OptionDescriptionRequired
-r <filename>Path to the URL file. Each line must contain one URL. URLs with special characters must be URL-encoded.Yes
-t <taskType>Task type. clear runs a refresh. push runs a prefetch.Yes
-a <domestic|overseas>Prefetch scope. Only valid with -t push. domestic: the Chinese mainland only. overseas: global, excluding the Chinese mainland. If omitted, the script prefetches globally.No
-o <File|Directory>Object type for refresh. Only valid with -t clear. File (default) or Directory.No
Warning

-a and -o cannot be used together. -a is only valid with -t push. -o is only valid with -t clear.

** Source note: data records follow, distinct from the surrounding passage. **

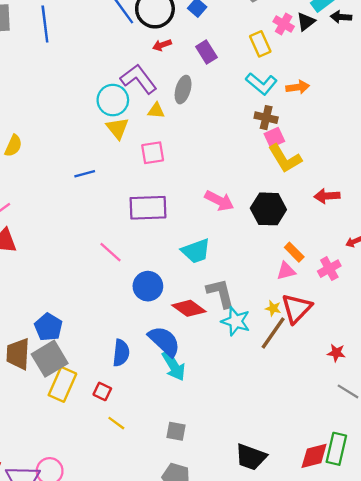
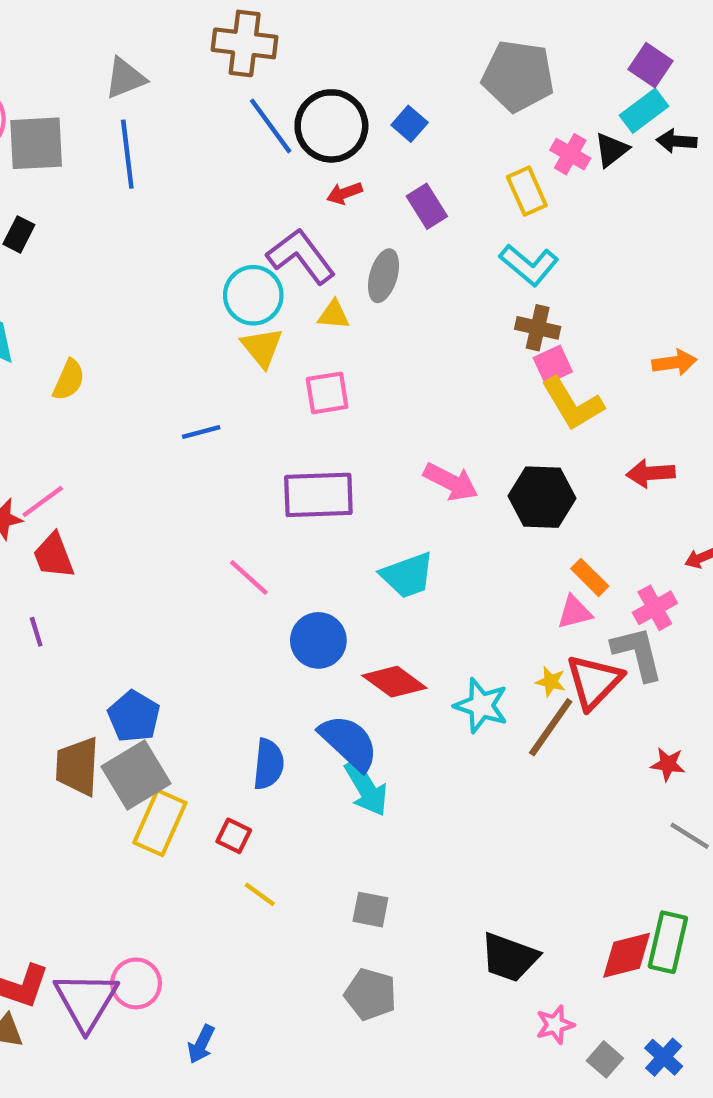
orange arrow: (298, 87) -> (674, 363), moved
gray L-shape: (220, 293) -> (638, 653), moved

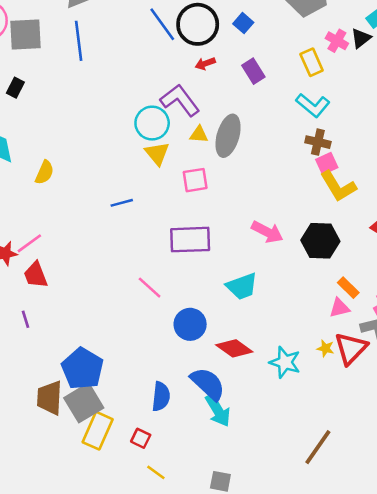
gray ellipse: (384, 276) -> (228, 136), moved, size x1.4
blue pentagon: (134, 716) -> (82, 369), size x1.4
brown line: (551, 727) -> (318, 447), moved

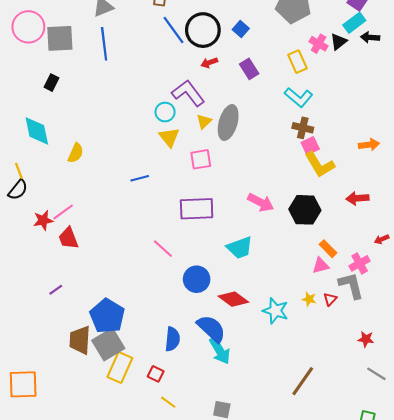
cyan circle: (152, 123) -> (165, 112), size x0.7
yellow triangle: (199, 134) -> (204, 121), turned -49
purple line: (26, 319) -> (56, 290), moved, turned 72
red triangle: (351, 348) -> (330, 299), size x0.5

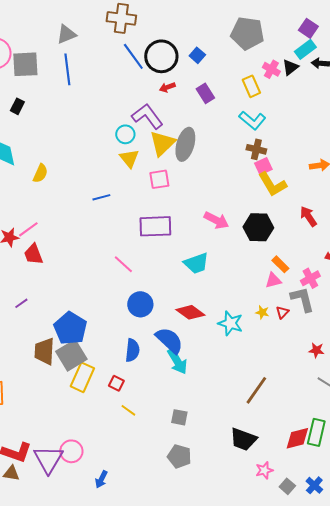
yellow triangle: (204, 121) -> (162, 143), size x1.8
red arrow: (357, 198) -> (308, 216), turned 60
blue circle: (197, 279) -> (140, 304), moved

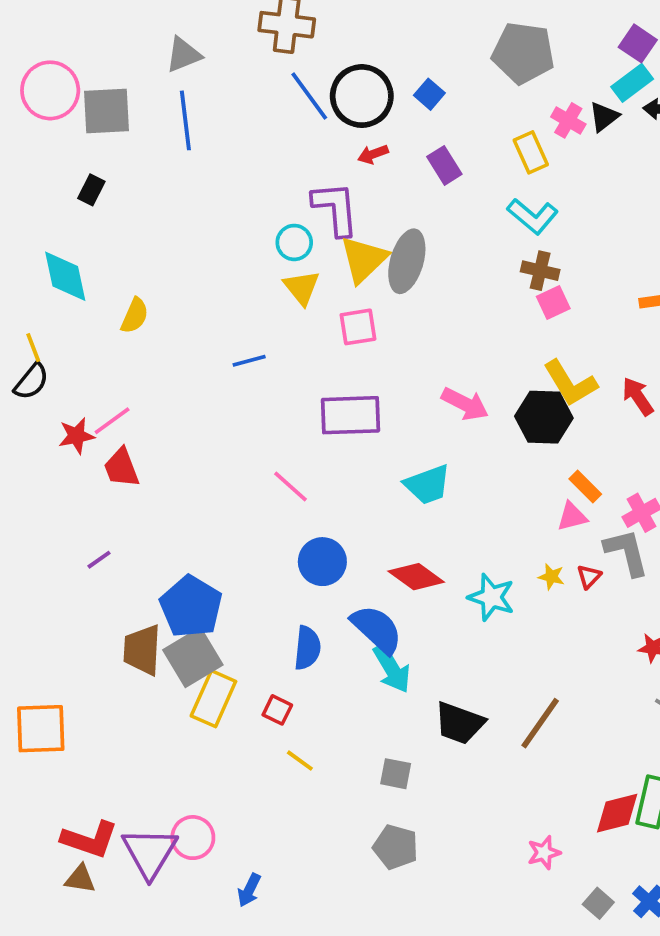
purple L-shape: (147, 116) -> (336, 209), turned 32
yellow L-shape: (272, 184) -> (570, 383), moved
black trapezoid: (243, 439) -> (459, 723), moved
pink star: (264, 470) -> (544, 853), moved

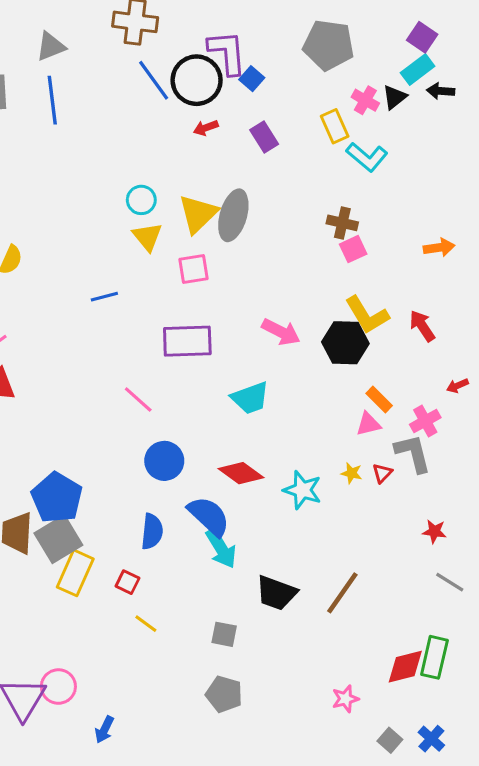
purple L-shape: (336, 209) -> (227, 53), moved
cyan L-shape: (533, 216) -> (367, 157), moved

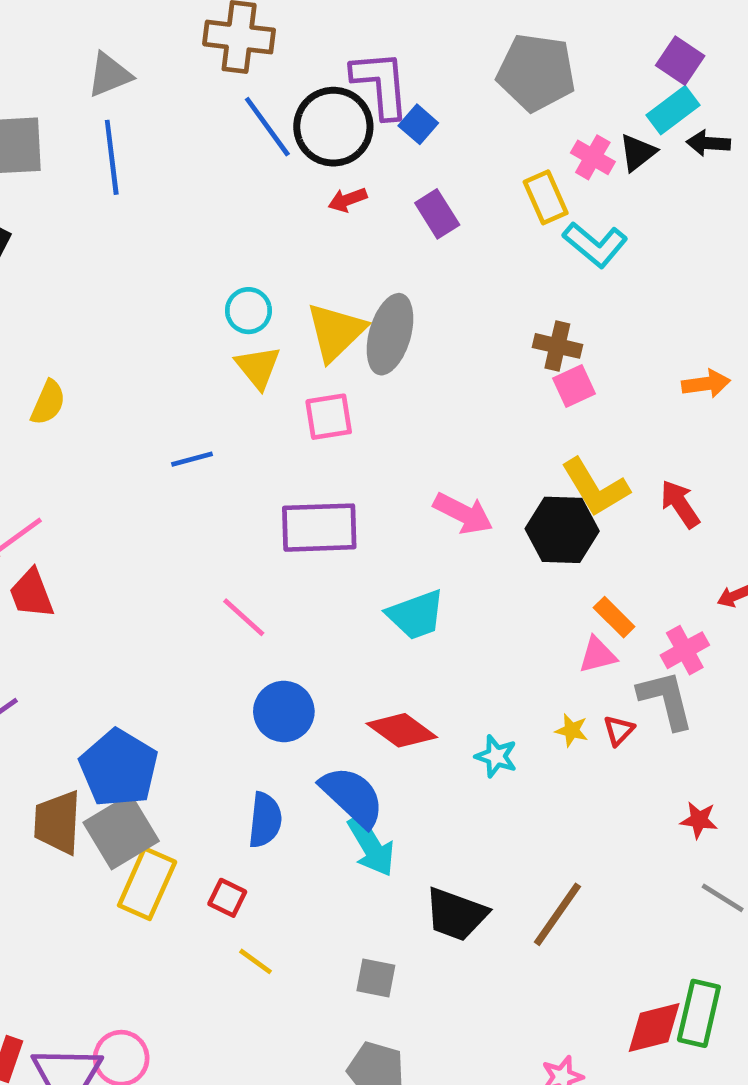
cyan star: (302, 490) -> (496, 756), size x0.7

To adjust the batch size, change the value of the gop variable in the script. The default is 20 URLs per batch.

View help

Run the following command to display all parameter descriptions:

python Refresh.py -h

Output:

script options explain:
      -r <filename>                   //The file path and file name. After the script runs, it reads the URLs from the file. Each line must contain one URL. URLs with special characters must be URL-encoded. Each URL must start with http or https.
      -t <taskType>                   //The task type. `clear`: refresh. `push`: prefetch.
      -a [String,<domestic|overseas>  //Optional. The prefetch scope. If you do not set this parameter, resources are prefetched globally.
           domestic                   //The Chinese mainland only.
           overseas                   //Global (excluding the Chinese mainland).
      -o [String,<File|Directory>]    //Optional. The type of content to refresh.
           File                       //File (default).
           Directory                  //Directory.

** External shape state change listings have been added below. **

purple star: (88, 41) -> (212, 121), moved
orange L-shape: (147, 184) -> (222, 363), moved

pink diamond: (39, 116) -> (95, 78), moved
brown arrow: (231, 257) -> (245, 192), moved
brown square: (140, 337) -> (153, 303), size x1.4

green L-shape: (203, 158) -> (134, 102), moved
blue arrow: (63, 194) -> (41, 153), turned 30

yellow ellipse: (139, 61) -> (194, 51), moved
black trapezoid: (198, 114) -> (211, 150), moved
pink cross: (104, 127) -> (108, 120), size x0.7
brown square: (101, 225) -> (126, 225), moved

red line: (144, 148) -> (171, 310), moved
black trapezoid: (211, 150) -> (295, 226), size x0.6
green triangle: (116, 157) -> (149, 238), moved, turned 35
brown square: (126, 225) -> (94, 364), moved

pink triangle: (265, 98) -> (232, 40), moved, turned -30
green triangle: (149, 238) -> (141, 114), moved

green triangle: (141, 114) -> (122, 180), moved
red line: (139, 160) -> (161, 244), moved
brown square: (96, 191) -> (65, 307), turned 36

Step 4: Set your AccessKey as environment variables

The script reads credentials from the environment variables ALIBABA_CLOUD_ACCESS_KEY_ID and ALIBABA_CLOUD_ACCESS_KEY_SECRET. For setup instructions, see Configure environment variables in Linux, macOS, and Windows.

Important

On Linux and macOS, environment variables set with export are valid only for the current terminal session. To make them persistent, add the export commands to your shell's startup file (for example, ~/.bashrc or ~/.zshrc).

Step 5: Run the script

Open a terminal (Command Prompt, PowerShell, or Terminal) and run:

python Refresh.py -r <PathToUrlFile> -t <TaskType>

Replace <PathToUrlFile> with the path to your URL file and <TaskType> with clear (refresh) or push (prefetch).

Refresh cached files

If urllist.txt is in the same directory as Refresh.py:

python Refresh.py -r urllist.txt -t clear

If the URL file is in a different directory:

python Refresh.py -r D:\example\filename\urllist.txt -t clear

Expected output:

{'RequestId': 'C1686DCA-F3B5-5575-ADD1-05F96617D770', 'RefreshTaskId': '18392588710'}
[18392588710] is doing... ...

Prefetch content

If urllist.txt is in the same directory as Refresh.py:

python Refresh.py -r urllist.txt -t push

If the URL file is in a different directory:

python Refresh.py -r D:\example\filename\urllist.txt -t push

Expected output:

{'RequestId': 'C1686DCA-F3B5-5575-ADD1-05F96617D771', 'RefreshTaskId': '18392588711'}
[18392588710] is doing... ...
If the script returns Failed to initialize credentials and client. Please check environment variables., set the AccessKey environment variables as described in Step 4 and run the command again in the same terminal window.